A conveyance of real property by a debtor is fraudulent where the transfer amounts to a preferential transfer in derogation of a creditor's rights because it lacks the indispensable element of good faith (Sullivan Sons v. Superior Dry Wall Sys. Corp., 109 A.D.2d 836).
Defendant Zweibach argues in her posttrial brief that some of the consideration received upon the conveyance was deposited in the corporate account. However, defendant Zweibach testified at trial that no corporate assets remained after the conveyance and no further evidence was adduced to support defendant's allegation. Where a creditor makes out a presumptive case the debtor is required to establish his good faith in making the conveyance (American Bulb Co. v. Spiwak, 156 Misc. 614, revd on other grounds 248 App. Div. 753, mot to resettle order denied 248 App. Div. 890, affd 275 N.Y. 477).
Furthermore, a voluntary dissolution of a corporation by its officers and directors without compliance with applicable provisions of the Stock Corporation Law and without the equal distribution of assets to creditors constitutes fraud, as a matter of law, on the part of those corporate officers (Beol, Inc. v. Dorf, 22 Misc.2d 798, affd 12 A.D.2d 459, rearg or lv. denied 12 A.D.2d 616, appeal dismissed 9 N.Y.2d 963).
Thus, the transfer of the sole corporate asset coupled with the voluntary dissolution of the corporation rendered the corporate defendant insolvent.
The discontinuance without prejudice of the County Court action did not estop plaintiff from reasserting its claim for the debt owed. The discontinuance was without prejudice, a new action was promptly commenced and a judgment was entered. Debtor and Creditor Law § 278 does not require that a debt be reduced to a judgment prior to it being recognized as a debt. Clearly, the debt was the subject of litigation at the time of the conveyance and thereby constituted a contingent legal liability. Defendant's acts in conveying the property and dissolving the corporate defendant without giving notice to its creditors was a blatant attempt to deprive the plaintiff of a source of collection which will not be tolerated by this court.
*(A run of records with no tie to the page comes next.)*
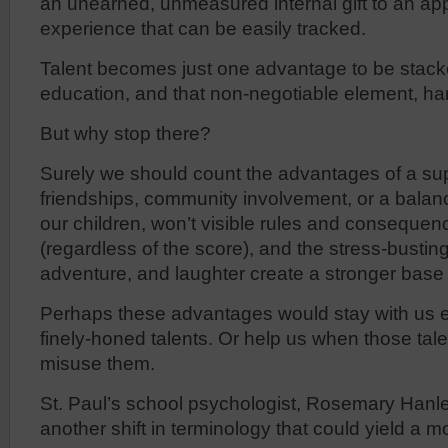
an unearned, unmeasured internal gift to an app
experience that can be easily tracked.
Talent becomes just one advantage to be stacke
education, and that non-negotiable element, ha
But why stop there?
Surely we should count the advantages of a supp
friendships, community involvement, or a balance
our children, won’t visible rules and consequen
(regardless of the score), and the stress-busting 
adventure, and laughter create a stronger base
Perhaps these advantages would stay with us 
finely-honed talents. Or help us when those talen
misuse them.
St. Paul’s school psychologist, Rosemary Hanl
another shift in terminology that could yield a mo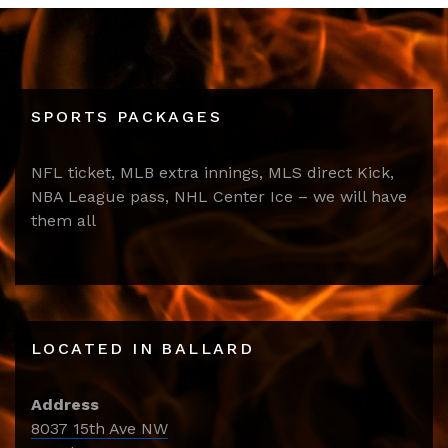
SPORTS PACKAGES
NFL ticket, MLB extra innings, MLS direct Kick,
NBA League pass, NHL Center Ice – we will have
them all
LOCATED IN BALLARD
Address
8037 15th Ave NW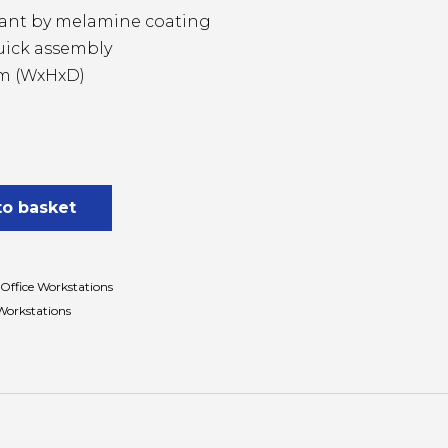
stant by melamine coating
uick assembly
mm (WxHxD)
to basket
Office Workstations
Workstations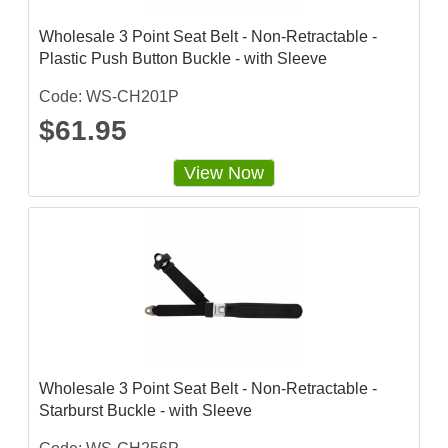
Wholesale 3 Point Seat Belt - Non-Retractable -
Plastic Push Button Buckle - with Sleeve
Code: WS-CH201P
$61.95
View Now
Wholesale 3 Point Seat Belt - Non-Retractable -
Starburst Buckle - with Sleeve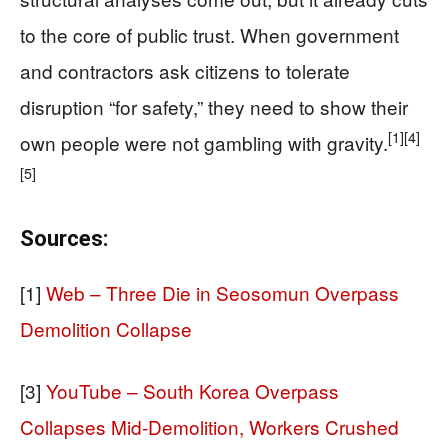
to the core of public trust. When government
and contractors ask citizens to tolerate
disruption “for safety,” they need to show their
[1]
[4]
own people were not gambling with gravity.
[5]
Sources:
[1]
Web – Three Die in Seosomun Overpass
Demolition Collapse
[3]
YouTube – South Korea Overpass
Collapses Mid-Demolition, Workers Crushed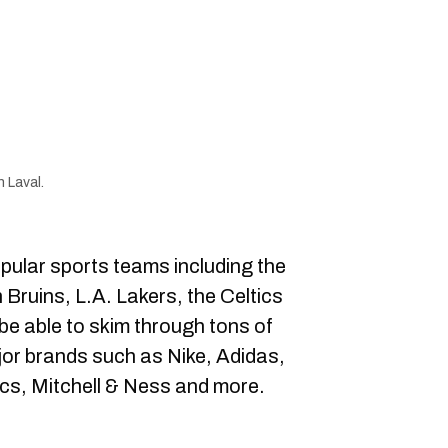
 Laval.
pular sports teams including the
 Bruins, L.A. Lakers, the Celtics
be able to skim through tons of
jor brands such as Nike, Adidas,
s, Mitchell & Ness and more.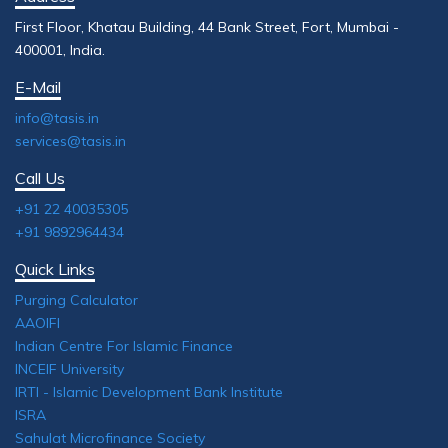
First Floor, Khatau Building, 44 Bank Street, Fort, Mumbai -
400001, India.
E-Mail
info@tasis.in
services@tasis.in
Call Us
+91 22 40035305
+91 9892964434
Quick Links
Purging Calculator
AAOIFI
Indian Centre For Islamic Finance
INCEIF University
IRTI - Islamic Development Bank Institute
ISRA
Sahulat Microfinance Society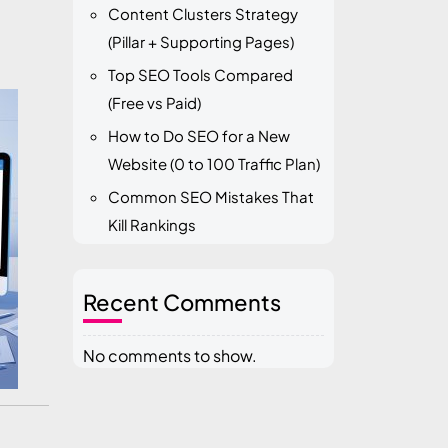
Content Clusters Strategy
(Pillar + Supporting Pages)
Top SEO Tools Compared
(Free vs Paid)
How to Do SEO for a New
Website (0 to 100 Traffic Plan)
Common SEO Mistakes That
Kill Rankings
Recent Comments
No comments to show.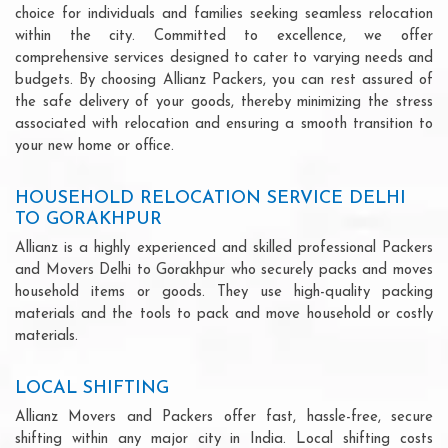
choice for individuals and families seeking seamless relocation
within the city. Committed to excellence, we offer
comprehensive services designed to cater to varying needs and
budgets. By choosing Allianz Packers, you can rest assured of
the safe delivery of your goods, thereby minimizing the stress
associated with relocation and ensuring a smooth transition to
your new home or office.
HOUSEHOLD RELOCATION SERVICE DELHI
TO GORAKHPUR
Allianz is a highly experienced and skilled professional Packers
and Movers Delhi to Gorakhpur who securely packs and moves
household items or goods. They use high-quality packing
materials and the tools to pack and move household or costly
materials.
LOCAL SHIFTING
Allianz Movers and Packers offer fast, hassle-free, secure
shifting within any major city in India. Local shifting costs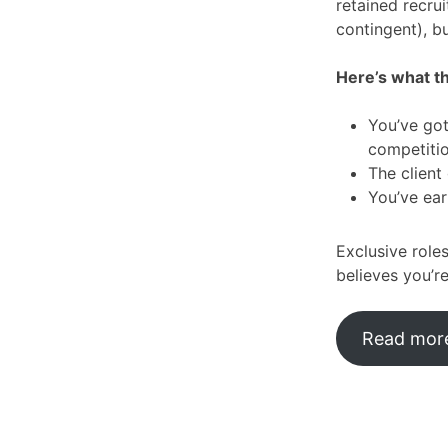
retained recru
contingent), b
Here’s what t
You’ve got
competiti
The client
You’ve ear
Exclusive role
believes you’re
Read more: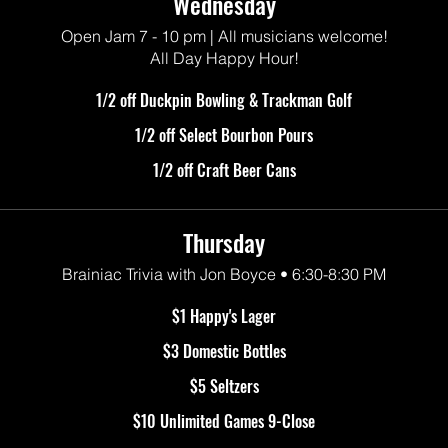
Wednesday
Open Jam 7 - 10 pm | All musicians welcome!
All Day Happy Hour!
1/2 off Duckpin Bowling & Trackman Golf
1/2 off Select Bourbon Pours
1/2 off Craft Beer Cans
Thursday
Brainiac Trivia with Jon Boyce • 6:30-8:30 PM
$1 Happy's Lager
$3 Domestic Bottles
$5 Seltzers
$10 Unlimited Games 9-Close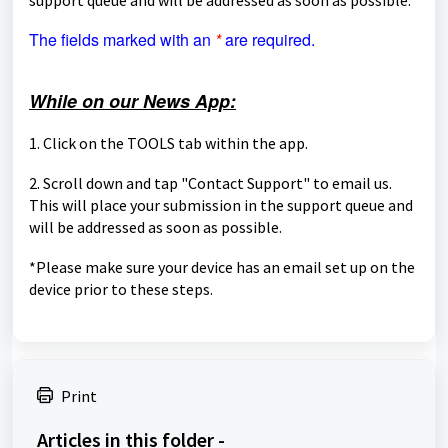
The fields marked with an
*
are required.
While on our News App:
1. Click on the TOOLS tab within the app.
2. Scroll down and tap "Contact Support" to email us.
This will place your submission in the support queue and
will be
addressed as soon as possible.
*Please make sure your device has an email set up on the
device prior to these steps.
Print
Articles in this folder -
Two additional facts are significant to the ultimate resolution of this matter. First, there was no evidence that defendant CMG had any knowledge at the time of the conveyance of the plaintiff's claim. Second, it appears that during the pendency of this action, and without notice to the court, defendant Zweibach sold her interest in the mortgage she received from CMG to a person not a party to this action.
These facts preclude this court from rendering any judgment against CMG and further persuade the court that it is inappropriate to order CMG to make payments to plaintiff. Such payments, if ordered would only serve to put CMG in default of the mortgage obligations to the assignee and the facts indicate that neither CMG nor the assignee committed or participated in any wrongdoing. Furthermore, the facts demonstrate that plaintiff already has a judgment against Mitlin and, therefore, a further judgment against Mitlin is inappropriate and otherwise meaningless in light of the prior dissolution of said corporation.
The fraudulent conveyance was orchestrated by and inured to the sole benefit of defendant Zweibach and she alone must bear the ultimate responsibility.
Therefore, and in accordance with the above, judgment is entered against defendant Zweibach in the amount of $8,682.72, plus costs and interest from May 16, 1985.
Judgment is entered for the defendant CMG Holding Corp. dismissing the complaint.